>> -----Original Message----- >> From: bacchi raffaele [mailto:[hidden email]] >> Sent: Monday, 2011 December 12 3:45 >> To: [hidden email] >> Subject: XML grammar error? >> >> Hi, >> I think that rule  (and other similar) are wrong: >> CData ::= (Char* - (Char* ']]>' Char*)) >> The purpose of the rule is to match (reduce) any Char sequence not >> containing ']]>'. >> But this result is not achieved since the Char definition includes ']' >> and '>' so the exception part of the rule: >> -(Char* ']]>' Char*) >> is ambiguous. Most parsers solve the ambiguity by applying the rule >> "reduce as soon, as much as possible" >> thus the rule will always mismatch because the first Char* reduces also >> the sequence ']]>' and the next terminal ']]>' will never match. > > >There is no ambiguity here.
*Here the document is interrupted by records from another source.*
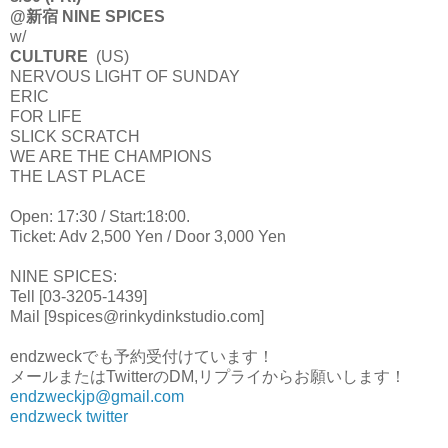
@新宿 NINE SPICES
w/
CULTURE
(US)
NERVOUS LIGHT OF SUNDAY
ERIC
FOR LIFE
SLICK SCRATCH
WE ARE THE CHAMPIONS
THE LAST PLACE
Open: 17:30 / Start:18:00.
Ticket: Adv 2,500 Yen / Door 3,000 Yen
NINE SPICES:
Tell [03-3205-1439]
Mail [9spices@rinkydinkstudio.com]
endzweckでも予約受付けています！
メールまたはTwitterのDM,リプライからお願いします！
endzweckjp@gmail.com
endzweck twitter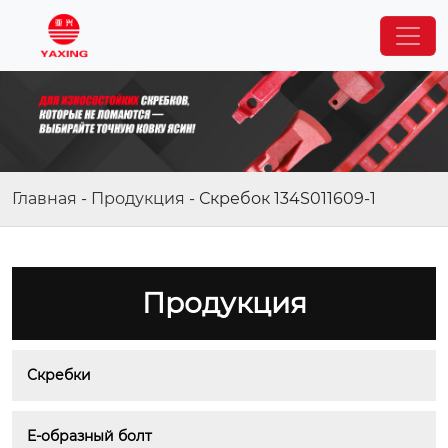
Главная
-
Продукция
-
Скребок 134S011609-1
Продукция
Скребки
E-образный болт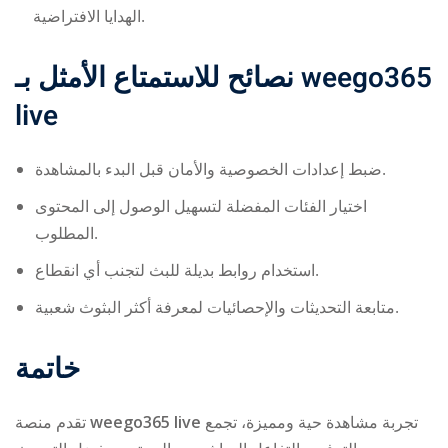
الهدايا الافتراضية.
نصائح للاستمتاع الأمثل بـ
weego365
live
ضبط إعدادات الخصوصية والأمان قبل البدء بالمشاهدة.
اختيار الفئات المفضلة لتسهيل الوصول إلى المحتوى
المطلوب.
استخدام روابط بديلة للبث لتجنب أي انقطاع.
متابعة التحديثات والإحصائيات لمعرفة أكثر البثوث شعبية.
خاتمة
تقدم منصة
weego365 live
تجربة مشاهدة حية ومميزة، تجمع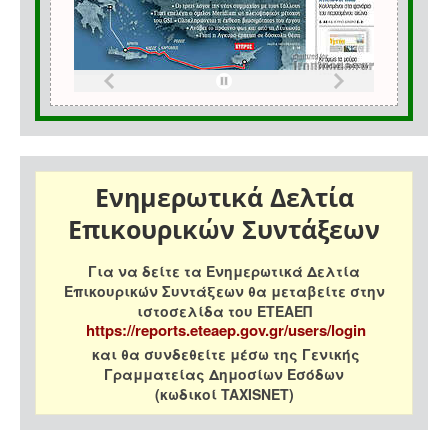
Ενημερωτικά Δελτία
Επικουρικών Συντάξεων
Για να δείτε τα Ενημερωτικά Δελτία
Επικουρικών Συντάξεων θα μεταβείτε στην
ιστοσελίδα του ΕΤΕΑΕΠ
https://reports.eteaep.gov.gr/users/login
και θα συνδεθείτε μέσω της Γενικής
Γραμματείας Δημοσίων Εσόδων
(κωδικοί TAXISNET)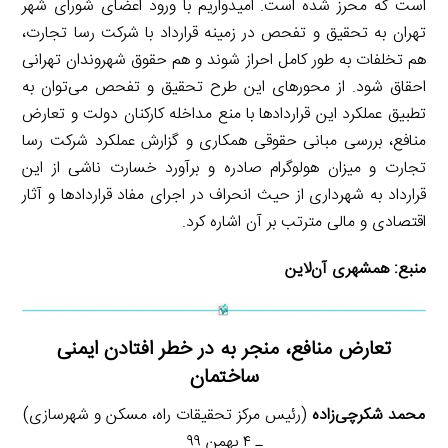
است که محرز شده است. امیدواریم با ورود اعضای شورای شهر
تهران به تحقیق و تفحص در زمینه قرارداد با شرکت رسا تجارت،
هم تخلفات به طور کامل احراز شوند و هم حقوق شهروندان تهرانی
احقاق شود. از محورهای این طرح تحقیق و تفحص می‌توان به
تطبیق عملکرد این قراردادها با منع مداخله کارکنان دولت و تعارض
منافع، بررسی مبانی حقوقی همکاری و گزارش عملکرد شرکت رسا
تجارت و میزان هولوگرام صادره و برآورد خسارت ناشی از این
قرارداد به شهرداری از حیث انحراف در اجرای مفاد قراردادها و آثار
اقتصادی و مالی مترتب بر آن اشاره کرد.
منبع:
همشهری آن‌لاین
تعارض منافع، منجر به در خطر افتادن ایمنی
ساختمان
محمد شکرچی‌زاده
(رئیس مرکز تحقیقات راه، مسکن و شهرسازی)
ـ ۴ بهمن ۹۹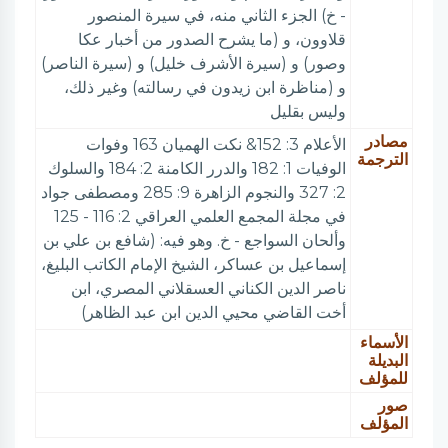
- خ) الجزء الثاني منه، في سيرة المنصور
قلاوون، و (ما يشرح الصدور من أخبار عكا
وصور) و (سيرة الأشرف خليل) و (سيرة الناصر)
و (مناظرة ابن زيدون في رسالته) وغير ذلك،
وليس بقليل
مصادر
الأعلام 3: 152& نكت الهميان 163 وفوات
الترجمة
الوفيات 1: 182 والدرر الكامنة 2: 184 والسلوك
2: 327 والنجوم الزاهرة 9: 285 ومصطفى جواد
في مجلة المجمع العلمي العراقي 2: 116 - 125
وألحان السواجع - خ. وهو فيه: (شافع بن علي بن
إسماعيل بن عساكر، الشيخ الإمام الكاتب البليغ،
ناصر الدين الكناني العسقلاني المصري، ابن
أخت القاضي محيي الدين ابن عبد الظاهر)
الأسماء
البديلة
للمؤلف
صور
المؤلف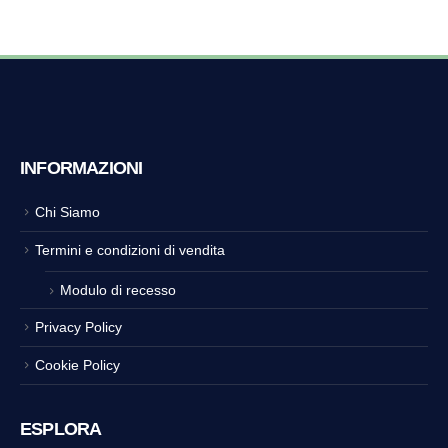
INFORMAZIONI
Chi Siamo
Termini e condizioni di vendita
Modulo di recesso
Privacy Policy
Cookie Policy
ESPLORA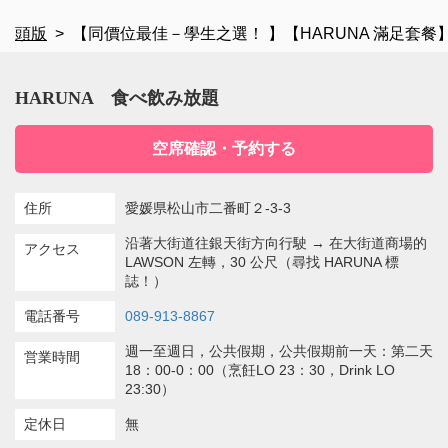
頭版
【同價位最佳－學生之選！ 】【HARUNA 滿足套餐】9 
HARUNA 食べ飲み放題
空席確認・予約する
住所
愛媛県松山市二番町２-3-3
沿著大街道往銀天街方向行駛 → 在大街道商場的
アクセス
LAWSON 左轉，30 公尺（尋找 HARUNA 標
誌！）
電話番号
089-913-8867
週一至週日，公共假期，公共假期前一天：第二天
営業時間
18：00-0：00（烹飪LO 23：30，Drink LO
23:30）
定休日
無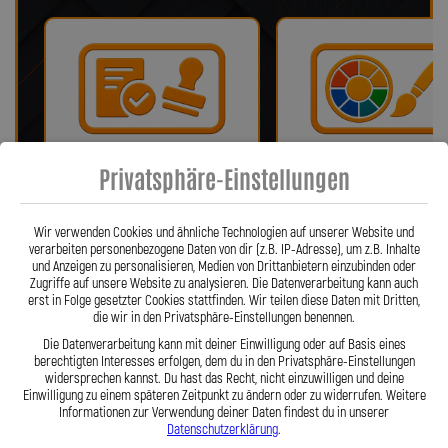
Privatsphäre-Einstellungen
Bei uns erhalten Sie eine ABE oder
Wir bieten eine Auswahl vo
ein Teilegutachten (falls
verschiedenen Farben!
notwendig)!
Wir verwenden Cookies und ähnliche Technologien auf unserer Website und
verarbeiten personenbezogene Daten von dir (z.B. IP-Adresse), um z.B. Inhalte
und Anzeigen zu personalisieren, Medien von Drittanbietern einzubinden oder
Zugriffe auf unsere Website zu analysieren. Die Datenverarbeitung kann auch
erst in Folge gesetzter Cookies stattfinden. Wir teilen diese Daten mit Dritten,
die wir in den Privatsphäre-Einstellungen benennen.
Die Datenverarbeitung kann mit deiner Einwilligung oder auf Basis eines
berechtigten Interesses erfolgen, dem du in den Privatsphäre-Einstellungen
widersprechen kannst. Du hast das Recht, nicht einzuwilligen und deine
Einwilligung zu einem späteren Zeitpunkt zu ändern oder zu widerrufen. Weitere
Informationen zur Verwendung deiner Daten findest du in unserer
Fragen? Unser Team ist täglich per
Einfache Montage dank Zube
Datenschutzerklärung
.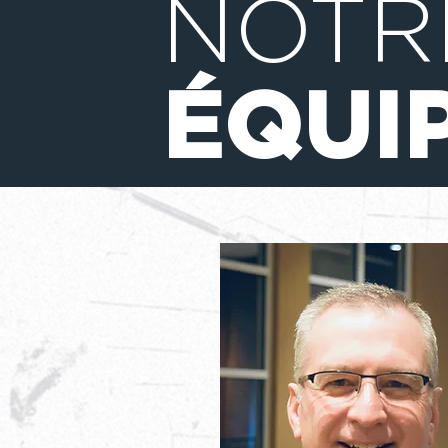
NOTR
ÉQUI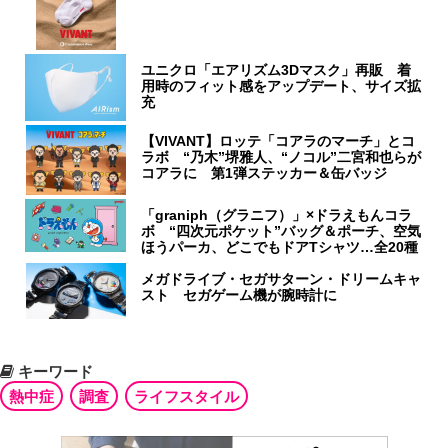
ユニクロ「エアリズム3Dマスク」再販 着
用時のフィット感をアップデート、サイズ拡
充
【VIVANT】ロッテ「コアラのマーチ」とコ
ラボ “乃木”堺雅人、“ノコル”二宮和也らが
コアラに 第1弾ステッカー＆缶バッジ
「graniph（グラニフ）」×ドラえもんコラ
ボ “四次元ポケット”バッグ＆ポーチ、空気
ほうパーカ、どこでもドアTシャツ…全20種
メガドライブ・セガサターン・ドリームキャ
スト セガゲーム機が腕時計に
キーワード
熱中症
調査
ライフスタイル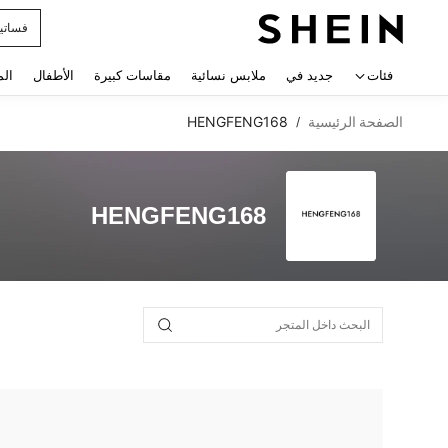
فساتي
 navigate search
فئات
جديد في
ملابس نسائية
مقاسات كبيرة
الأطفال
الم
الصفحة الرئيسية
HENGFENG168
/
HENGFENG168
A - B matches if A matches, provided B does >not also match what A matches. The regular expression (in conventional >notation) /^.*]]>.*$/ matches any string that contains at least one ']]>'. >It is ambiguous in the sense that if there are multiple tokens of ']]>' >in the string, different matchers will match ']]>' in the pattern against >the first or the last. But that makes no difference to the meaning of >the pattern. > >Specifically, a leftmost-longest matcher will first match the first >Char* against the whole string, then attempt to match ']' and fail. >It will then reduce the Char* by one character and try again to match >']'. Iff there is a ']]>' in the string, it will eventually be matched >as a result of the shortening of the first Char*; the second Char* will >then match whatever is left. If there is more than one, the rightmost >will be the one that matches. > >By way of contrast, a DFA matcher will match the leftmost occurrence >of ']]>'. But as stated, exactly which ']]>' is matched is irrelevant. > > >> I think the rule (and other similar) should be written: >> Cdata ::= ( Char - ']]>' )* > >This will not work since it says to match a single character which is >not a three-character sequence. No single character can be three >characters, so it will match every character. > > >Paul Grosso >for the XML Core WG
Hi, I think the term (Char* ']]>' Char*) would be ok for a nondeterministic parser that tries all sentences with plausible parse. However a deterministic parser (for example leftmost-longest) does not "...reduce the Char* by one character and try again..." because if the rule was: (xxx ']]>' xxx) it had to try all the possible different length of xxx (elsewhere defined) forcing the parser to be actually nondeterministic for xxx and all its nested rules.
On the contrary Cdata ::= ( Char - ']]>' )* is correct. According to Extended BNF (ISO/IEC 14977 : 1996): "Syntactic-term ... When a syntactic-term is a syntactic-factor followed by an except-symbol followed by a syntactic-exception it represents any sequence of symbols that satisfies both of the conditions: a) it is a sequence of symbols represented by the syntactic-factor, b) it is not a sequence of symbols represented by the syntactic-exception. ... " and there is no constraint to have syntactic-term same length of syntactic-exception. The parser can match a Char and mismatch the sequence ']]>' then reduce the matched Char (advance 1 char in the source) then repeat while the 2 conditions are satisfied.